The Concordat of 1801 was a treaty between Napoleon and the Vatican which gave the French government the right to elect bishops and open seminaries, provided for the salaries of priests and bishops and condoned the state seizure of Church property. The concordat was revoked a century later, in 1905, when France announced the separation of Church and State. Anyhow, as you can imagine, that concordat was a game changer for the nineteenth-century Vatican, which was not interested in going the way of all flesh, as were so many ancién regimes.
The document continues:
Later on, to avoid state interference in ecclesiastical affairs, the papacy adopted the doctrine of the Church as a ‘perfect society’, meaning that the Church was an independent, autonomous, and sovereign society in her own sphere of competence, just as the state was sovereign in temporal affairs. The Church claimed to be invested with an original legal system, i.e. not derived from or bestowed by the state.

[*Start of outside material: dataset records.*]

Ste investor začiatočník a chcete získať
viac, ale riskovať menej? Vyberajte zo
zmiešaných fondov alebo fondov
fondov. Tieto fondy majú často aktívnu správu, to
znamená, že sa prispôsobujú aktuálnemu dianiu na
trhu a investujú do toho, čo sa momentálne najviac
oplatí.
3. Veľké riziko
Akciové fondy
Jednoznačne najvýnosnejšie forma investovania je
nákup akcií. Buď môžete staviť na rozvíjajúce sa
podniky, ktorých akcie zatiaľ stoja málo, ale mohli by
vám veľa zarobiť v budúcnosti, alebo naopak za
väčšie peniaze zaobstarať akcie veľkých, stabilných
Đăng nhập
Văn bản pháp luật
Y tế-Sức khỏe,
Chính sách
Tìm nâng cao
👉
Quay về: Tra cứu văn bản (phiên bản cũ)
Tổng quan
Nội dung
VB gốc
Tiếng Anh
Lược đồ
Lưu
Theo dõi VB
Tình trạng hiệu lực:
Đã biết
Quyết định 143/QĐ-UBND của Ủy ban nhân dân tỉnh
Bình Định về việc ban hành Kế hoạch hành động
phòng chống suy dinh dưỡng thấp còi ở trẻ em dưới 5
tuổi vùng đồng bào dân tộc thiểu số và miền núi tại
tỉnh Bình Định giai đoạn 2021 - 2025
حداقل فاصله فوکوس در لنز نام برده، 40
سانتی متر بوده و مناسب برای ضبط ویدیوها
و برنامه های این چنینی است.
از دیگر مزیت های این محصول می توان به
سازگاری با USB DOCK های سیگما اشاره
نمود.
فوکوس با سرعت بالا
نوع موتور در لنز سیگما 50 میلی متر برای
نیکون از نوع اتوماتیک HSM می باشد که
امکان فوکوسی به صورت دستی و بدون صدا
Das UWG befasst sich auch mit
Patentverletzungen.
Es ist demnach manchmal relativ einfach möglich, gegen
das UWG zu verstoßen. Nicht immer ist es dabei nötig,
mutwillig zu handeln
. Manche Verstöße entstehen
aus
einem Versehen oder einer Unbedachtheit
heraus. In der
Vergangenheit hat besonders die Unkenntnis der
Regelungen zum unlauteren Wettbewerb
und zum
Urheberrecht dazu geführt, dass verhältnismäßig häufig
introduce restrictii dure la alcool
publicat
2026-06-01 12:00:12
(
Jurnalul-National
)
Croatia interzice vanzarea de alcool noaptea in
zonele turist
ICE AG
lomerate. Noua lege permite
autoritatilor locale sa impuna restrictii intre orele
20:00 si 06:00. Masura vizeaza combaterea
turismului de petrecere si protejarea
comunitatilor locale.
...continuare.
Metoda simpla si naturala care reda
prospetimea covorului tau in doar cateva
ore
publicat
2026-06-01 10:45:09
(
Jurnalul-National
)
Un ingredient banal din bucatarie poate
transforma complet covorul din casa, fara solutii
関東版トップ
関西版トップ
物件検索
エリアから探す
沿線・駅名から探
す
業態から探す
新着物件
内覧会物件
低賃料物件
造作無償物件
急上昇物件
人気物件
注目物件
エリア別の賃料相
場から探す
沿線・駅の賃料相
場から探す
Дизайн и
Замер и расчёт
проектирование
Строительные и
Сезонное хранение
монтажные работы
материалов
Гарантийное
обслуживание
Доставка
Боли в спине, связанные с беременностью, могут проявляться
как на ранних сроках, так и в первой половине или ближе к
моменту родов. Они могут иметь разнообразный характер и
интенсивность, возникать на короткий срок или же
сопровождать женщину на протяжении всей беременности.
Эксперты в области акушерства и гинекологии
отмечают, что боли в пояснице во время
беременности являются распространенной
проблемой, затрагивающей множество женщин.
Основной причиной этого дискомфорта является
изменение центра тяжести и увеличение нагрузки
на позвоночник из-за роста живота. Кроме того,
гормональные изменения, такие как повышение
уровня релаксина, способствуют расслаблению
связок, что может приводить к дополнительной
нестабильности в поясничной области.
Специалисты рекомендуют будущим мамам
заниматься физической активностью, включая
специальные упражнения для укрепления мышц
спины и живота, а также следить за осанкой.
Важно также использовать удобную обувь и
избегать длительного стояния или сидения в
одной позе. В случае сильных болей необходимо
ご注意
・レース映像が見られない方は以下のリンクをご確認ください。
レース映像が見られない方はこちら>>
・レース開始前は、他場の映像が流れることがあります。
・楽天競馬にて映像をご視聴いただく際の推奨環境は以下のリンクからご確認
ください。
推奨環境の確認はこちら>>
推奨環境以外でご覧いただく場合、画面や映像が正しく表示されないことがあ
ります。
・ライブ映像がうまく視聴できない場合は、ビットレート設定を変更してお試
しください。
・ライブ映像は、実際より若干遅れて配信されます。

So the Church pulls back into its own separate realm, the cloister of religion, the domain of professional churchmen only, leaving the laity lost in the sea of the ordinary, which is ruled by secular powers and their iron love of money, and is no concern of the pure priests and the holy heirarchs.
Yet, during this exact time, Christians across the globe insisted that the Church was not for professionals, and the world was the arena of salvation history.
In a talk at the Abbey of the Genesse, in 1975, Dorothy Day speaks of the lay movements that sprung up in the century following the Concordat of France’s signing. Many of them in France itself. One of the chief fruits of that long nineteenth century in France that so influenced Notre Dame was, of course, a peasant scholar by the name of Peter Maurin, who was influenced by those movements.
Day said: “The source of our work was Peter Maurin who was influenced by what was suspect at the time: the writing of Emmanuel Mounier, the writings brought to us through Esprit, and Marc Sangnier and Le Sillon”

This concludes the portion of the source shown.